Another question Dad asked me while were hanging out in the hospital was whether I am holding on to some "ancient" grudge against my mother (because apparently she thinks I am). I assured him that I am not, I have forgiven her for everything from the past, but she continues to do things in the present that hurt me deeply and this is what causes me to keep her at a distance. A year or so ago she wrote a letter to me asking if there was anything she did in the past that I had not forgiven her for, and if so would I please forgive her. I never responded. At the time, I did not know what to say, but over the last few months I think I am formulating a response. And I explained to Dad that her overzealous and judgmental religious fanaticism is one of the major wedges she drives between us. For example, on her Christmas card this year, she hand wrote something like "May you know the Peace and Joy of Christ Jesus this season and always", even though I have asked her *many* times not to throw her religion at me in such a way. She has also signed emails with tags like "A life without God is like an unsharpened pencil--pointless!" When I gently explained to her how offensive this is, she defended the quotation, refused to see things from my point of view, and never apologized or acknowledged my hurt feelings. So in the hospital, I explained to Dad how she has chosen her religion over her relationship with her family and he somewhat defended her by pointing out that this is what the Bible says is correct. I do not happen to believe it is the spirit of the law to judge anyone as damned or unworthy, especially family members.
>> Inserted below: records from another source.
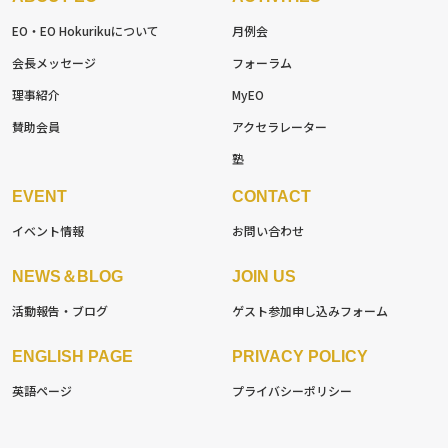
EO・EO Hokuriku
について
月例会
会長メッセージ
フォーラム
理事紹介
MyEO
賛助会員
アクセラレーター
塾
EVENT
CONTACT
イベント情報
お問い合わせ
NEWS＆BLOG
JOIN US
活動報告・ブログ
ゲスト参加
申し込みフォーム
ENGLISH PAGE
PRIVACY POLICY
英語ページ
プライバシーポリシー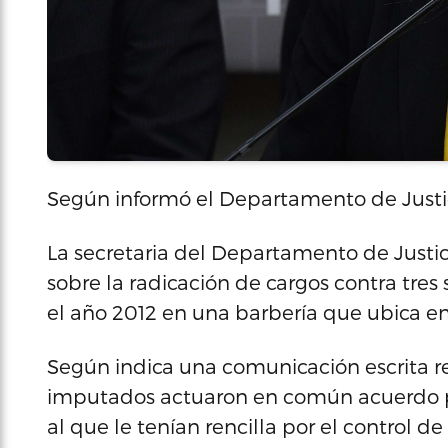
Según informó el Departamento de Justi
La secretaria del Departamento de Justi
sobre la radicación de cargos contra tres
el año 2012 en una barbería que ubica en
Según indica una comunicación escrita re
imputados actuaron en común acuerdo p
al que le tenían rencilla por el control 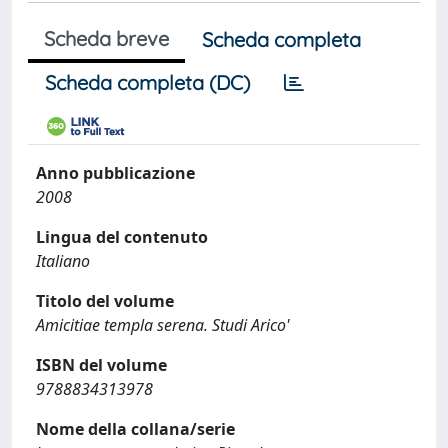
Scheda breve
Scheda completa
Scheda completa (DC)
Anno pubblicazione
2008
Lingua del contenuto
Italiano
Titolo del volume
Amicitiae templa serena. Studi Arico'
ISBN del volume
9788834313978
Nome della collana/serie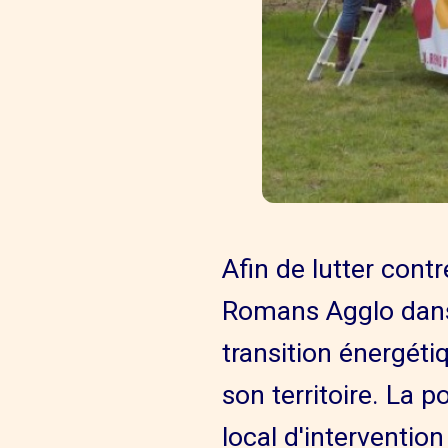
Afin de lutter cont
Romans Agglo dans
transition énergétiq
son territoire. La p
local d'intervention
However, if she does believe this then she has chosen her path and is personally responsible for the distance between us. So heavenly-minded, she's no earthly good....

In conversation with NC, I came to realize how much influence my family history and parents have had on my whole outlook on life. I view my parents as mostly unhappy with each other and their situation, but resigned to accept it and get through it without changing anything. For example, my father speaks with regret about having missed out on a tenured position at DU when he was younger and then spent his career in private practice, which he never seemed very passionate about. He escaped to his basement man-cave, and for long hunting weekends to the mountains with his buddies, and took solo vacations to Colorado where he rode horses, camped out hunting elk, and lived like a cowboy. For some years he voraciously consumed old Western novels. My mother tells how she always wanted to be a stay-at-home mom and homemaker, but my father insisted she work, and she also wished to have a third child. They fought constantly and loudly with one another, then they would individually complain to me about all the things they disliked about the other. For years while Mother coached us through bedtime prayers, they were laden with entreaties for Dad to quit smoking. Their misery was pervasive and infectious.

NC helped me realize how this contributed to my developing a similar state of generalized unhappiness. I have viewed life as a hardship to be endured and "longed for the comfort of the grave" (as GU would say) from a very young age. I embraced the painful and bittersweet because I could not imagine that pure joy was a real possibility and had few, if any, life examples that could be characterized as simply sweet, without the bitter.

I don't think it has to be like this. I do believe I have the power to change my situation and make it exactly what I want it to be. I am not suggesting the possibility of a life without any pain, but I think there is something better than the way I have been living. I do not want to be resigned to the same sad destiny as my parents. I WANT TO BE HAPPY.